Both of these stories represent the fertile imaginations of two gifted writers. What these stories do for me is to set my own imagination in motion to imagine what it was like to parent a child who could turn water into wine, walk on water, heal diseases and ailments, and even bring dead people back to life. There was no Dr. Spock, there was no Dr. Phil, there were no parenting guru’s or manuals for Joseph to turn to on how to parent the Incarnate Son of God.

Joseph was self-effacing and humble, strong and reliable. Joseph was a role model for real manhood. He was a godly man who lived above the low expectations of common culture. And he knew the real meaning of honoring and respecting women. Most of all he loved God regardless of the cost. And as with all of the great saints, when we look into their lives, we are pointed back to the life of Christ. We see Christ nature in them. Joseph would have it no other way.
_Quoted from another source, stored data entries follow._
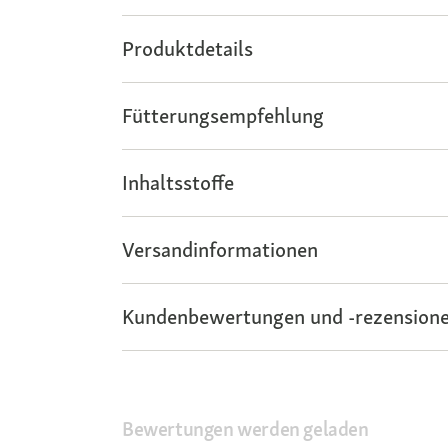
Produktdetails
Fütterungsempfehlung
Inhaltsstoffe
Versandinformationen
Kundenbewertungen und -rezensione
Bewertungen werden geladen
All four of the New Testament Gospelers were talented writers themselves. None of them gave us humorous or far-fetched stories of the childhood of Jesus. However we also know they wrote with an agenda. Their agenda was simply to present to us Jesus the Christ, the Incarnation of God. That fact alone would have made it difficult to give Joseph a prominent role in the narrative. What the life of Joseph does say mirrors the words of John the Baptist: “He must increase, but I must decrease.” What we celebrate on this feast of St. Joseph is the mystery of redemption and how Joseph played a significant role in God’s plan to save humanity through the life, death, and resurrection of Jesus. God’s redemptive work needed human agents to give their consent and their cooperation. Mary simply said “Let it be!” Joseph said nothing--he just acted and through those actions gave his consent to the divine dream of God’s loving plan.